What were the reasons for preferring (foo) over ( foo )? This PEP gives 
recommendations for coding style, but (naturally) it does not mention 
the reasons why the recommended way is preferrable. I suppose these 
matters have all been discussed -- is there a synopsis available?

>> self.source = re.sub( r"\r?\n|\r\n", "\n", source )

> Firstly, would you not expect to be getting your text from a text file
> (perhaps even one opened with the universal newlines option) i.e. by
> the time it's arrived here, source has already had \r\n changed to \n?

I was not aware of the universal newlines option. This would then indeed 
make my newline conversion superfluous.

> Secondly, that's equivalent to
>    re.sub(r"\n|\r\n|\r\n", "\n", source)

My mistake. I meant r"\r?\n|\r" ("\n", "\r\n" or "\r").

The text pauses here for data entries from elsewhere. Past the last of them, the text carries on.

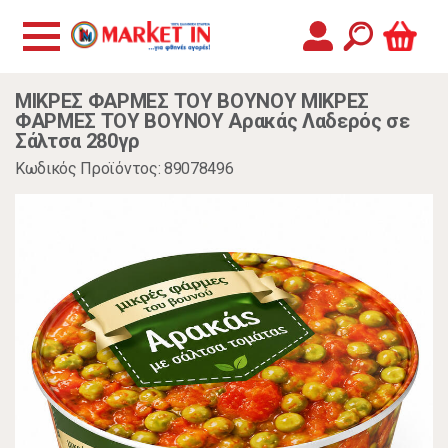
ΜΙΚΡΕΣ ΦΑΡΜΕΣ ΤΟΥ ΒΟΥΝΟΥ ΜΙΚΡΕΣ
ΦΑΡΜΕΣ ΤΟΥ ΒΟΥΝΟΥ Αρακάς Λαδερός σε
Σάλτσα 280γρ
Κωδικός Προϊόντος: 89078496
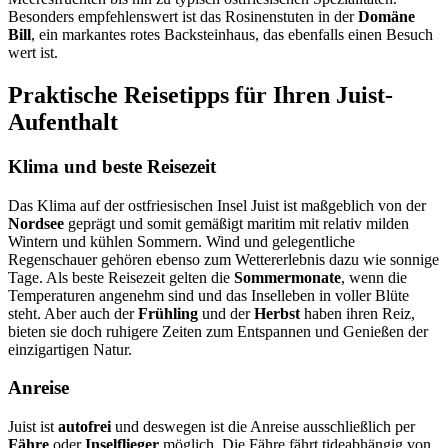
Besonders empfehlenswert ist das Rosinenstuten in der
Domäne
Bill
, ein markantes rotes Backsteinhaus, das ebenfalls einen Besuch
wert ist.
Praktische Reisetipps für Ihren Juist-
Aufenthalt
Klima und beste Reisezeit
Das Klima auf der ostfriesischen Insel Juist ist maßgeblich von der
Nordsee
geprägt und somit gemäßigt maritim mit relativ milden
Wintern und kühlen Sommern. Wind und gelegentliche
Regenschauer gehören ebenso zum Wettererlebnis dazu wie sonnige
Tage. Als beste Reisezeit gelten die
Sommermonate
, wenn die
Temperaturen angenehm sind und das Inselleben in voller Blüte
steht. Aber auch der
Frühling
und der
Herbst
haben ihren Reiz,
bieten sie doch ruhigere Zeiten zum Entspannen und Genießen der
einzigartigen Natur.
Anreise
Juist ist
autofrei
und deswegen ist die Anreise ausschließlich per
Fähre
oder
Inselflieger
möglich. Die Fähre fährt tideabhängig von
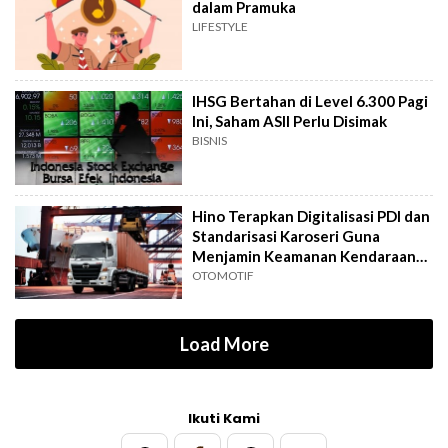
dalam Pramuka
LIFESTYLE
IHSG Bertahan di Level 6.300 Pagi
Ini, Saham ASII Perlu Disimak
BISNIS
Hino Terapkan Digitalisasi PDI dan
Standarisasi Karoseri Guna
Menjamin Keamanan Kendaraan
Niaga
OTOMOTIF
Load More
Ikuti Kami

> Thirdly, if source does contain \r\n and there is an error, the
> reported value of offset will be incorrect. Consider retaining the
> offset of the last newline seen, so that your error reporting can
> include the line number and (include or use) the column position in
> the line.

Indeed, I had not thought of that detail -- if I mess with the newlines, 
the offset will be wrong with respect to the original source. But with 
the universal newlines option mentioned above, the problem is already 
solved :-)

>> while self.offset < len( self.source ):

> You may like to avoid getting len(self.source) for each token.

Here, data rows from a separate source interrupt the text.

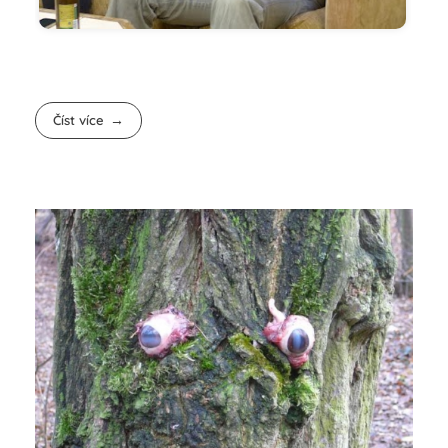
Číst více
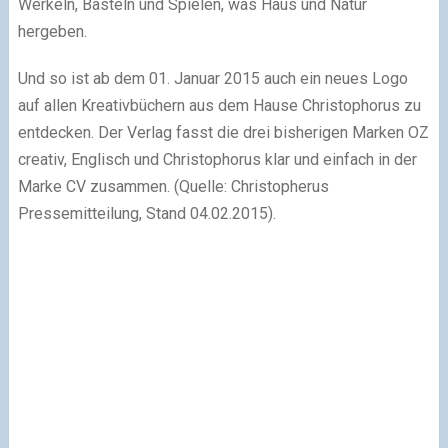
Werkeln, Basteln und Spielen, was Haus und Natur
hergeben.
Und so ist ab dem 01. Januar 2015 auch ein neues Logo
auf allen Kreativbüchern aus dem Hause Christophorus zu
entdecken. Der Verlag fasst die drei bisherigen Marken OZ
creativ, Englisch und Christophorus klar und einfach in der
Marke CV zusammen. (Quelle: Christopherus
Pressemitteilung, Stand 04.02.2015).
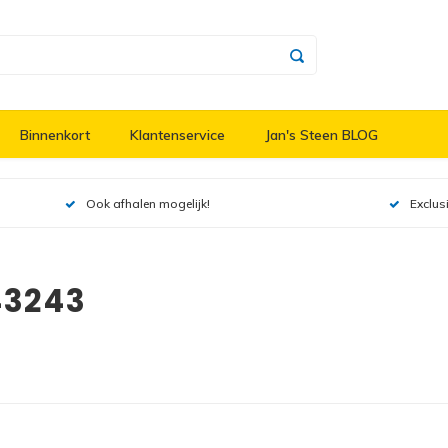
Binnenkort
Klantenservice
Jan's Steen BLOG
Ook afhalen mogelijk!
Exclus
43243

Yes, I should change that. Unless there is a more elegant way do detect 
the end of the source?

>> for name, regex in self.tokens.iteritems():

> dict.iter<anything>() will return its results in essentially random
> order.

Ouch! I must do something about that. Thanks for pointing it out. So if 
I want a certain order, I must use a list of tuples? Or is there a way 
to have order with dicts?

>> return "\n".join(
>>     [ "[L:%s]\t[O:%s]\t[%s]\t'%s'" %

> For avoidance of ambiguity, you may like to change that '%s' to %r

In which way would there be ambiguity? The first two are integers, the 
last two strings.

Thanks for your feedback.

Greetings,
Thomas

-- 
Ce n'est pas parce qu'ils sont nombreux à avoir tort qu'ils ont raison!
(Coluche)